We’ve been in Honduras for three weeks now. It’s not surprising that we’ve had a few emotionally difficult moments as fear and doubt have attempted to creep in, but God has continued to sustain us. The blazing morning sun peeking through the clouds over the mountains reminds me of God’s chesed, often translated as lovingkindness, steadfast love, or mercy (Psalm 31:7-8). Just because it’s cloudy from one person’s perspective doesn’t mean the sun isn’t shining. God put us here for a reason, and we continue to seek His will in quiet trust (Proverbs 3:5-6). This is not a blind untested trust, but one that has been forged by trials (James 1:2-4) in which the Lord has never let us down.
In our short time here, we’ve seen God at work in several ways:
First and foremost for me was witnessing a woman decide to trust in Christ instead of trying to do life by herself. She has seven children, an abusive husband, and lives in poverty, but she’ll never thirst again (John 4:14). The local church has offered support for her immediate needs, and the community has taken steps to ensure her safety. Please pray for her.

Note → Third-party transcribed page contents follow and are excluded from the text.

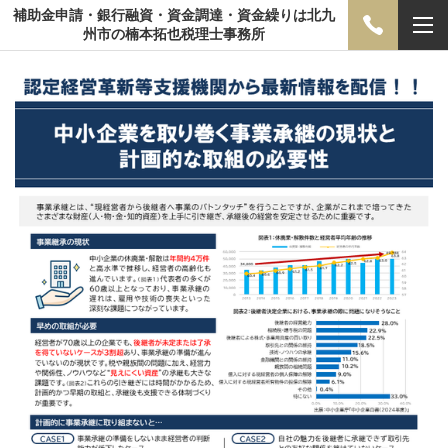
補助金申請・銀行融資・資金調達・資金繰りは北九
州市の楠本拓也税理士事務所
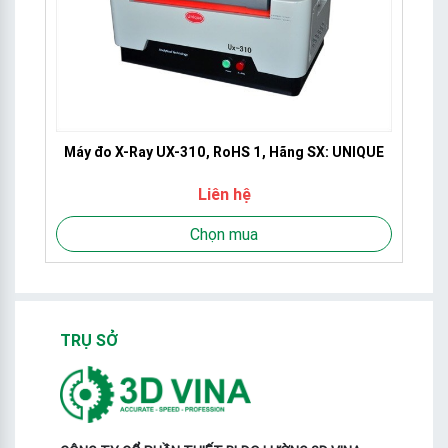
Máy đo X-Ray UX-310, RoHS 1, Hãng SX: UNIQUE
Liên hệ
Chọn mua
TRỤ SỞ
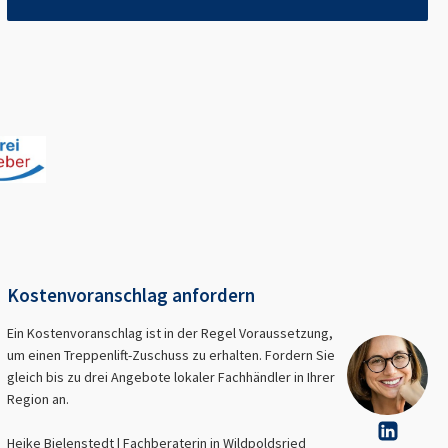
Kostenvoranschlag anfordern
Ein Kostenvoranschlag ist in der Regel Voraussetzung,
um einen Treppenlift-Zuschuss zu erhalten. Fordern Sie
gleich bis zu drei Angebote lokaler Fachhändler in Ihrer
Region an.
Heike Bielenstedt | Fachberaterin in
Wildpoldsried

It’s still perplexing to me that Bibles are often harder to obtain here than in the United States. While the average Honduran wage is lower than the average US wage, Bibles can cost as much or more here than in the States. We are so grateful to have been able to hand out Bibles donated by a woman in the US to local churchgoers who didn’t own a single copy.
I’ve been asked to preach a few times at a rural church we’ve been attending. I’m thankful for the opportunity to participate and appreciate the pastor’s trust.
God has provided us with a suitable vehicle to do His work. We’re in a mountainous area where most of the roads outside of town (even many in town) are not paved. Although the monsoon season hasn’t yet arrived, having a four-wheel drive truck has already proved indispensable for getting around and for hauling water from a roadside spring when the water in our current rental house’s neighborhood was shut off for a few weeks.
We’ve begun construction of a permanent house and are looking forward to the day when we no longer have to look through piles of moving boxes to find a fork at mealtime. At least the forks we shipped from the US made it here though! While a home is not essential to ministry (Luke 9:58) we are so grateful that once again, God has been working out all of the details. We see it as further affirmation that we are where He wants us to be, and are being careful to keep focused on ministry (Haggai 1:4).
As we hit the speed bumps (or túmulos) of life, may God grant each of us the ability to count it all joy.